▸ **Exercise data**:
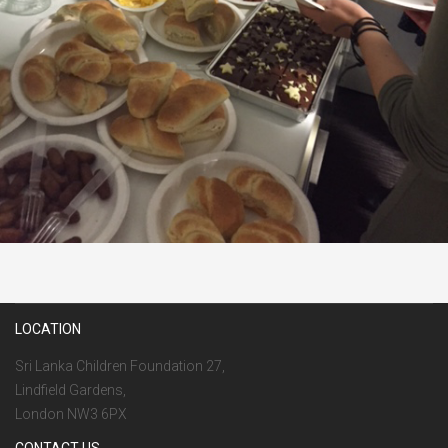
LOCATION
Sri Lanka Children Foundation 27,
Lindfield Gardens,
London NW3 6PX
CONTACT US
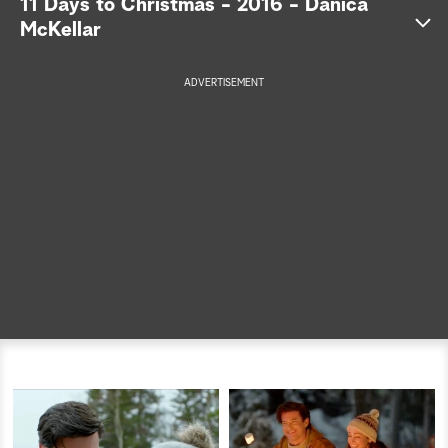
11 Days to Christmas - 2016 - Danica
McKellar
a
r
ADVERTISEMENT
c
h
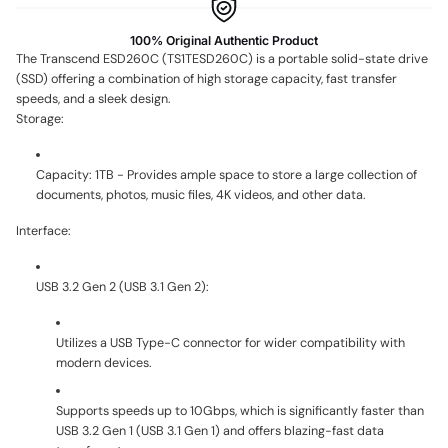
100% Original Authentic Product
The Transcend ESD260C (TS1TESD260C) is a portable solid-state drive
(SSD) offering a combination of high storage capacity, fast transfer
speeds, and a sleek design.
Storage:
Capacity: 1TB - Provides ample space to store a large collection of
documents, photos, music files, 4K videos, and other data.
Interface:
USB 3.2 Gen 2 (USB 3.1 Gen 2):
Utilizes a USB Type-C connector for wider compatibility with
modern devices.
Supports speeds up to 10Gbps, which is significantly faster than
USB 3.2 Gen 1 (USB 3.1 Gen 1) and offers blazing-fast data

▸ **Problem**: Please go line by line through the records above, copying each one that holds the string "speeds".

▸ **Solution to this task**:
speeds, and a sleek design.
Supports speeds up to 10Gbps, which is significantly faster than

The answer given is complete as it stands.